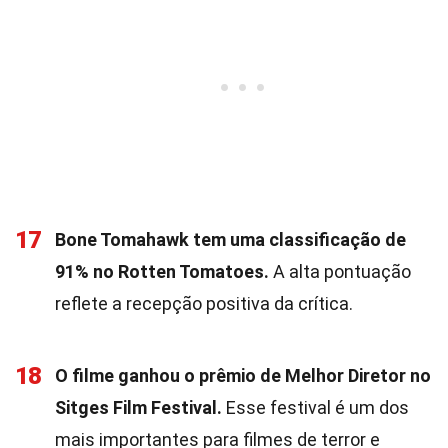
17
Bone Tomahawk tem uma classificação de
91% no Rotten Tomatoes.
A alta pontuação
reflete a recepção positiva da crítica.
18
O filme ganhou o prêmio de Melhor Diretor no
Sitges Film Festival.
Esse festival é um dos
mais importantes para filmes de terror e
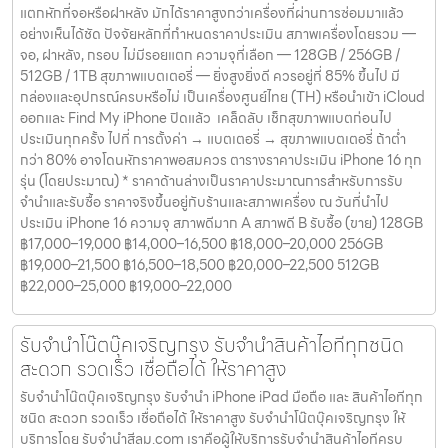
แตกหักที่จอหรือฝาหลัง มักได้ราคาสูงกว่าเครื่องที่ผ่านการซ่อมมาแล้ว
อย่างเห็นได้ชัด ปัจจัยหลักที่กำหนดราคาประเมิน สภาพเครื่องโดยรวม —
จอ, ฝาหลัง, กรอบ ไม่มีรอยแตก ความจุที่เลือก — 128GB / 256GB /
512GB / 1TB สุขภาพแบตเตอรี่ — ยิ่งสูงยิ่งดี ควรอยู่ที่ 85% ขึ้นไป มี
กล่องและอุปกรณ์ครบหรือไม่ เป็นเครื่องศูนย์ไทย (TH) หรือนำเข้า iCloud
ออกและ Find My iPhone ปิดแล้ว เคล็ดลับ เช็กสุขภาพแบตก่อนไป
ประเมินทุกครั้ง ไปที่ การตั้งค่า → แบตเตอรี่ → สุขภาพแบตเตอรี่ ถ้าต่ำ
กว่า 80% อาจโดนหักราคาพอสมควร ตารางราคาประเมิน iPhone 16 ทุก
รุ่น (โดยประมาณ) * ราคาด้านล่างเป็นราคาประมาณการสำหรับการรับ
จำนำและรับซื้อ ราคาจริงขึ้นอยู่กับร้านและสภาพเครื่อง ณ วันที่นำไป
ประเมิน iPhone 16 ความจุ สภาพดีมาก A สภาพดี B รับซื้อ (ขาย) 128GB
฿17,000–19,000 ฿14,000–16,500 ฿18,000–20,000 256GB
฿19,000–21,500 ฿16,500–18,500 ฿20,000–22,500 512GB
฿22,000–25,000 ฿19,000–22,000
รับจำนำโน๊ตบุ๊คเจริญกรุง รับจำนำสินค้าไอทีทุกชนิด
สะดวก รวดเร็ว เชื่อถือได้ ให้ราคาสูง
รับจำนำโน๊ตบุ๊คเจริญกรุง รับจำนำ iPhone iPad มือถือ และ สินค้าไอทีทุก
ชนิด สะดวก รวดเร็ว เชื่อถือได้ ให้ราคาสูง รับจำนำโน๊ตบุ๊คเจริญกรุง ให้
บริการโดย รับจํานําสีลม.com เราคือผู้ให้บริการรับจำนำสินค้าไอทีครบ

* [Task description]
From the first line to the last, retype the data exactly, without images.

* [Solution to this task]
17
Bone Tomahawk tem uma classificação de
91% no Rotten Tomatoes.
A alta pontuação
reflete a recepção positiva da crítica.
18
O filme ganhou o prêmio de Melhor Diretor no
Sitges Film Festival.
Esse festival é um dos
mais importantes para filmes de terror e
แตกหักที่จอหรือฝาหลัง มักได้ราคาสูงกว่าเครื่องที่ผ่านการซ่อมมาแล้ว
อย่างเห็นได้ชัด ปัจจัยหลักที่กำหนดราคาประเมิน สภาพเครื่องโดยรวม —
จอ, ฝาหลัง, กรอบ ไม่มีรอยแตก ความจุที่เลือก — 128GB / 256GB /
512GB / 1TB สุขภาพแบตเตอรี่ — ยิ่งสูงยิ่งดี ควรอยู่ที่ 85% ขึ้นไป มี
กล่องและอุปกรณ์ครบหรือไม่ เป็นเครื่องศูนย์ไทย (TH) หรือนำเข้า iCloud
ออกและ Find My iPhone ปิดแล้ว เคล็ดลับ เช็กสุขภาพแบตก่อนไป
ประเมินทุกครั้ง ไปที่ การตั้งค่า → แบตเตอรี่ → สุขภาพแบตเตอรี่ ถ้าต่ำ
กว่า 80% อาจโดนหักราคาพอสมควร ตารางราคาประเมิน iPhone 16 ทุก
รุ่น (โดยประมาณ) * ราคาด้านล่างเป็นราคาประมาณการสำหรับการรับ
จำนำและรับซื้อ ราคาจริงขึ้นอยู่กับร้านและสภาพเครื่อง ณ วันที่นำไป
ประเมิน iPhone 16 ความจุ สภาพดีมาก A สภาพดี B รับซื้อ (ขาย) 128GB
฿17,000–19,000 ฿14,000–16,500 ฿18,000–20,000 256GB
฿19,000–21,500 ฿16,500–18,500 ฿20,000–22,500 512GB
฿22,000–25,000 ฿19,000–22,000
รับจำนำโน๊ตบุ๊คเจริญกรุง รับจำนำสินค้าไอทีทุกชนิด
สะดวก รวดเร็ว เชื่อถือได้ ให้ราคาสูง
รับจำนำโน๊ตบุ๊คเจริญกรุง รับจำนำ iPhone iPad มือถือ และ สินค้าไอทีทุก
ชนิด สะดวก รวดเร็ว เชื่อถือได้ ให้ราคาสูง รับจำนำโน๊ตบุ๊คเจริญกรุง ให้
บริการโดย รับจํานําสีลม.com เราคือผู้ให้บริการรับจำนำสินค้าไอทีครบ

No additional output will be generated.